When the Game Stands Tall
“When the Game Stands Tall” is a very good and very atypical sports drama. The hook is that it’s about the longest winning streak in American sports history, as the De La Salle High School Spartans from Concord, Calif., went 11 years without losing — 151 wins in a row.
But the man at the middle of that story, Bob Ladouceur, seems almost embarrassed about the win streak. In fact, the sport of football is practically secondary to the lessons he’s trying to impart — about giving a perfect individual effort, relying and being relied upon by those around you, and forming a bond of brotherhood that will help ease the journey from boyhood to manhood.
Played with a calm, almost monotone voice and personality by Jim Caviezel, Ladouceur was repeatedly courted by big college football programs waiving huge paychecks. But he chose to remain at De La Salle until his retirement last year, because he felt he had something to teach high schoolers that would be lost on men at a university.
Upon hearing one of his players promise before a game that he would rather die than fail to give his best effort, the coach sternly corrects him and provides the sort of perspective you never hear in a sports flick: “Collapse — not die. It’s a high school football game.”
He is in many ways the polar opposite of the central character in “Coach Carter,” which was also directed by Thomas Carter. While that coach was an immense personality who took the extraordinary step of benching his entire team of starters, Ladouceur is the sort of fellow who disappears in a crowd. He barely speaks from the sidelines during games, occasionally grabbing a player’s shoulder pads so he can whisper play calls into his ear.
The story, written by Scott Marshall Smith (“Men of Honor”) and based on the book by Neil Hayes, follows the team through the tumultuous 2004 season, when a team of relatively unseasoned players blew the winning streak in their opening game and then lost their next game, putting not just their season but the entire identity of the school on the brink.
It’s an interesting and appealing twist on the old saw of taking a bunch of misfits and turning them into winners.
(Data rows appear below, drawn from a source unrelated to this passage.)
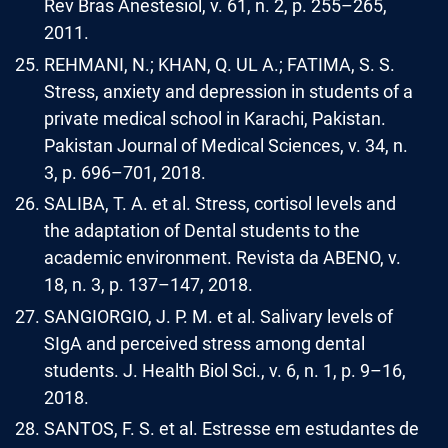
Rev Bras Anestesiol, v. 61, n. 2, p. 255–265,
2011.
REHMANI, N.; KHAN, Q. UL A.; FATIMA, S. S.
Stress, anxiety and depression in students of a
private medical school in Karachi, Pakistan.
Pakistan Journal of Medical Sciences, v. 34, n.
3, p. 696–701, 2018.
SALIBA, T. A. et al. Stress, cortisol levels and
the adaptation of Dental students to the
academic environment. Revista da ABENO, v.
18, n. 3, p. 137–147, 2018.
SANGIORGIO, J. P. M. et al. Salivary levels of
SIgA and perceived stress among dental
students. J. Health Biol Sci., v. 6, n. 1, p. 9–16,
2018.
SANTOS, F. S. et al. Estresse em estudantes de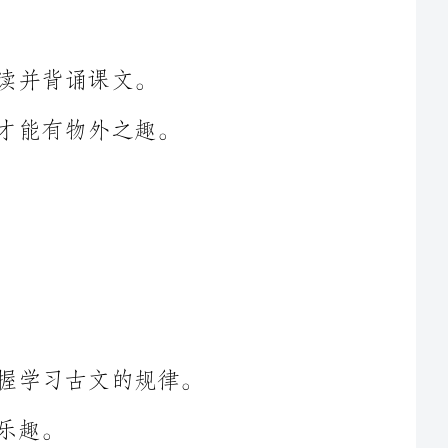
。课前让学生反复朗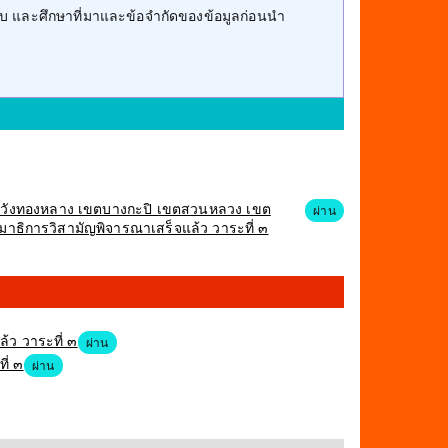
บ และศึกษาที่มาและข้อจำกัดของข้อมูลก่อนนำ
เขตวังทองหลาง เขตบางกะปิ เขตสวนหลวง เขต
ผ่าน
าธิการวิสามัญพิจารณาเสร็จแล้ว วาระที่ ๓
้ว วาระที่ ๓
ผ่าน
ี่ ๓
ผ่าน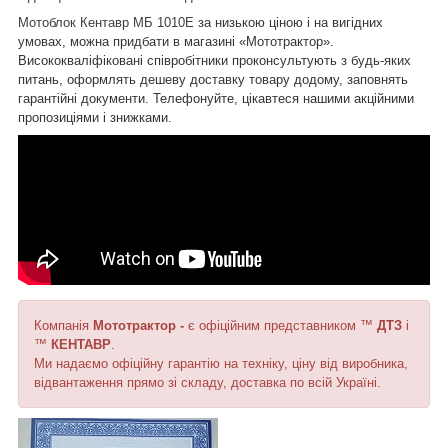
Мотоблок Кентавр МБ 1010Е
за низькою ціною і на вигідних
умовах, можна придбати в магазині «Мототрактор».
Висококваліфіковані співробітники проконсультують з будь-яких
питань, оформлять дешеву доставку товару додому, заповнять
гарантійні документи. Телефонуйте, цікавтеся нашими акційними
пропозиціями і знижками.
Компанія
Мототрактор -
є офіційним представником ™
ДТЗ
і
™
КЕНТАВР
.
Ми надаємо офіційну гарантію на техніку, ціну від виробника,
відвантаження прямо зі складу, доставка по всій Україні.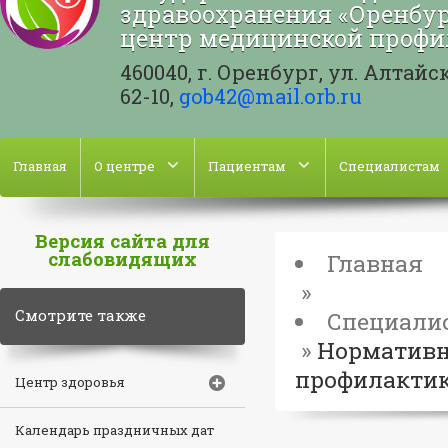
здравоохранения «Оренбур
центр медицинской профи
460040, г. Оренбург, ул. Алтайская
62-10,
gob42@mail.orb.ru
Главная
О центре
Пациентам
Специалистам
Версия сайта для
слабовидящих
Главная
»
Смотрите также
Специали
»
Нормативн
профилакти
Центр здоровья
Календарь праздничных дат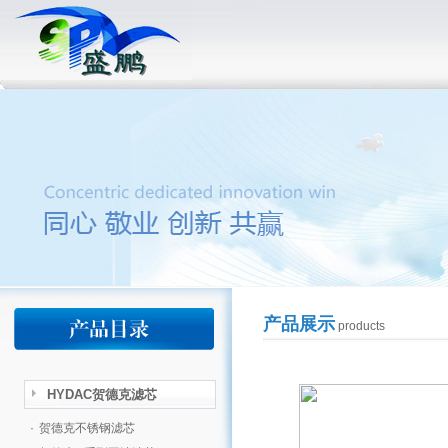
产品展示
products
HYDAC贺德克滤芯
·
贺德克不锈钢滤芯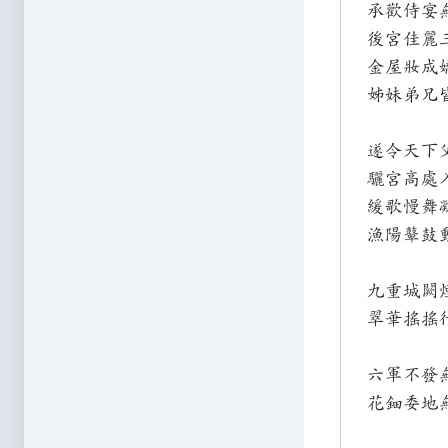
承歡侍宴
後宮佳麗
金屋妝成
姊妹弟兄
遂令天下
驪宮高處
緩歌慢舞
漁陽鼙鼓
九重城闕
翠華搖搖
六軍不發
花鈿委地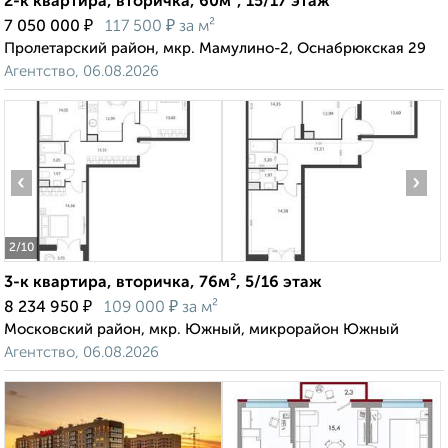
2-к квартира, вторичка, 60м², 15/17 этаж
₽
₽
7 050 000
117 500
за м²
Пролетарский район, мкр. Мамулино-2, Оснабрюкская 29
Агентство, 06.08.2026
‹
›
2
/10
3-к квартира, вторичка, 76м², 5/16 этаж
₽
₽
8 234 950
109 000
за м²
Московский район, мкр. Южный, микрорайон Южный
Агентство, 06.08.2026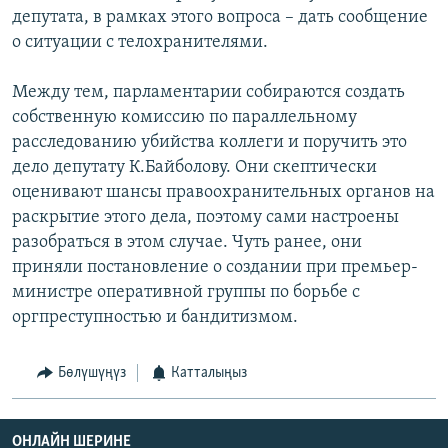
депутата, в рамках этого вопроса – дать сообщение
о ситуации с телохранителями.
Между тем, парламентарии собираются создать
собственную комиссию по параллельному
расследованию убийства коллеги и поручить это
дело депутату К.Байболову. Они скептически
оценивают шансы правоохранительных органов на
раскрытие этого дела, поэтому сами настроены
разобраться в этом случае. Чуть ранее, они
приняли постановление о создании при премьер-
министре оперативной группы по борьбе с
оргпреступностью и бандитизмом.
Бөлүшүңүз
Катталыңыз
ОНЛАЙН ШЕРИНЕ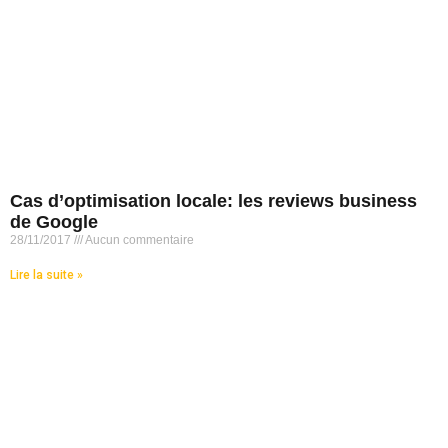
Cas d’optimisation locale: les reviews business
de Google
28/11/2017
Aucun commentaire
Lire la suite »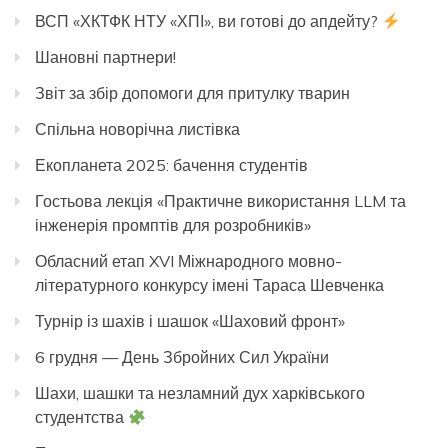
ВСП «ХКТФК НТУ «ХПІ», ви готові до апдейту?
Шановні партнери!
Звіт за збір допомоги для притулку тварин
Спільна новорічна листівка
Екопланета 2025: бачення студентів
Гостьова лекція «Практичне використання LLM та
інженерія промптів для розробників»
Обласний етап XVI Міжнародного мовно-
літературного конкурсу імені Тараса Шевченка
Турнір із шахів і шашок «Шаховий фронт»
6 грудня — День Збройних Сил України
Шахи, шашки та незламний дух харківського
студентства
Here, we glimpse the highs and lows of the sport, as winners become losers and must carefully, painstakingly earn their way back to the top.
The De La Salle program isn’t like most others. It’s a Christian school, so the players’ and coaches’ faith plays a pivotal role in their ethos. They literally walk onto the field hand-in-hand with each other, both as a sign of their fraternity and to psyche out opponents. Players are made responsible for each other’s performance, even writing out their goals for the next season and charging another teammate to hold them to it.
Challenges await as one season ends and preparation for another begins. A beloved player (a charismatic Stephan James) is murdered two days before leaving for college on a football scholarship. Ladouceur endures troubles on the home front (Laura Dern plays his wife, Matthew Daddario his son) and a personal setback. The team’s captain and star running back (a solid Alexander Ludwig) is ridden hard by his superfan dad (Clancy Brown), who pushes him to strive for the state touchdown record rather than leading the team.
I also enjoyed Michael Chiklis as Terry, Ladouceur’s jumpy assistant coach and best friend; Joe Massingill as Beaser, a stolid offensive lineman; and Jessie Usher as Tayshon, a lightning-fast but callow wide receiver who resists his coach’s altruistic teachings.
“When the Game Stands Tall” succeeds by shunning almost every trope of the rah-rah sports genre, celebrating selflessness and solidarity over outsized personalities and individual glory. This is a movie about what it takes to be great, rather than reveling in any one win, or many.